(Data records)

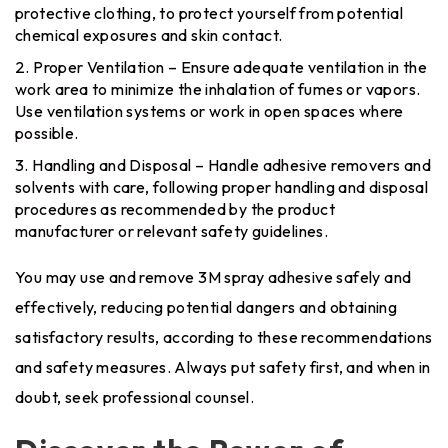
protective clothing, to protect yourself from potential
chemical exposures and skin contact.
Proper Ventilation – Ensure adequate ventilation in the
work area to minimize the inhalation of fumes or vapors.
Use ventilation systems or work in open spaces where
possible.
Handling and Disposal – Handle adhesive removers and
solvents with care, following proper handling and disposal
procedures as recommended by the product
manufacturer or relevant safety guidelines.
You may use and remove 3M spray adhesive safely and
effectively, reducing potential dangers and obtaining
satisfactory results, according to these recommendations
and safety measures. Always put safety first, and when in
doubt, seek professional counsel.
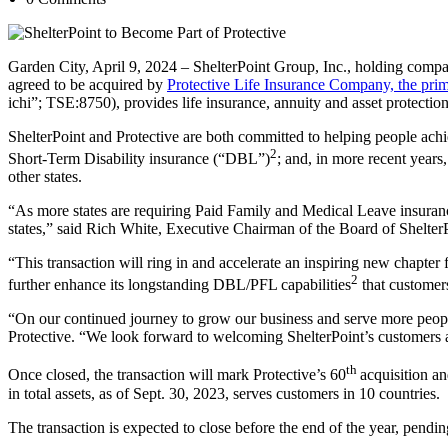
Garden City, April 9, 2024 – ShelterPoint Group, Inc., holding comp
agreed to be acquired by
Protective Life Insurance Company, the prim
ichi”; TSE:8750), provides life insurance, annuity and asset protectio
ShelterPoint and Protective are both committed to helping people achi
2
Short-Term Disability insurance (“DBL”)
; and, in more recent year
other states.
“As more states are requiring Paid Family and Medical Leave insurance
states,” said Rich White, Executive Chairman of the Board of Shelter
“This transaction will ring in and accelerate an inspiring new chapte
2
further enhance its longstanding DBL/PFL capabilities
that customers
“On our continued journey to grow our business and serve more people,
Protective. “We look forward to welcoming ShelterPoint’s customers 
th
Once closed, the transaction will mark Protective’s 60
acquisition a
in total assets, as of Sept. 30, 2023, serves customers in 10 countries.
The transaction is expected to close before the end of the year, pendi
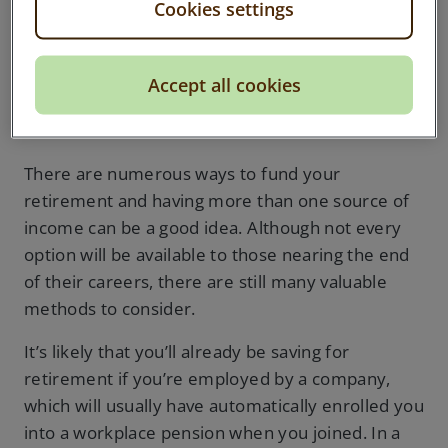
Cookies settings
How will I fund my
Accept all cookies
retirement?
There are numerous ways to fund your
retirement and having more than one source of
income can be a good idea. Although not every
option will be available to those nearing the end
of their careers, there are still many valuable
methods to consider.
It’s likely that you’ll already be saving for
retirement if you’re employed by a company,
which will usually have automatically enrolled you
into a workplace pension when you joined. In a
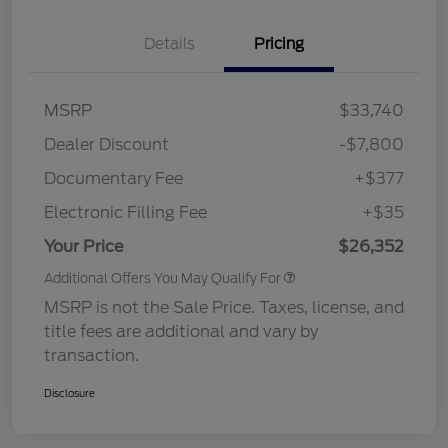
Details
Pricing
MSRP
$33,740
Dealer Discount
-$7,800
Documentary Fee
+$377
Electronic Filling Fee
+$35
Your Price
$26,352
Additional Offers You May Qualify For
MSRP is not the Sale Price. Taxes, license, and
title fees are additional and vary by
transaction.
Disclosure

→ What you are asked to do:
All that should appear in the answer is the lines above from the line with "manufacturer or relevant safety guidelines." through the line with "further enhance its", retyped exactly, pictures left out.

→ Written response:
manufacturer or relevant safety guidelines.
You may use and remove 3M spray adhesive safely and
effectively, reducing potential dangers and obtaining
satisfactory results, according to these recommendations
and safety measures. Always put safety first, and when in
doubt, seek professional counsel.
Garden City, April 9, 2024 – ShelterPoint Group, Inc., holding comp
agreed to be acquired by
Protective Life Insurance Company, the prim
ichi”; TSE:8750), provides life insurance, annuity and asset protectio
ShelterPoint and Protective are both committed to helping people achi
2
Short-Term Disability insurance (“DBL”)
; and, in more recent year
other states.
“As more states are requiring Paid Family and Medical Leave insurance
states,” said Rich White, Executive Chairman of the Board of Shelter
“This transaction will ring in and accelerate an inspiring new chapte
2
further enhance its longstanding DBL/PFL capabilities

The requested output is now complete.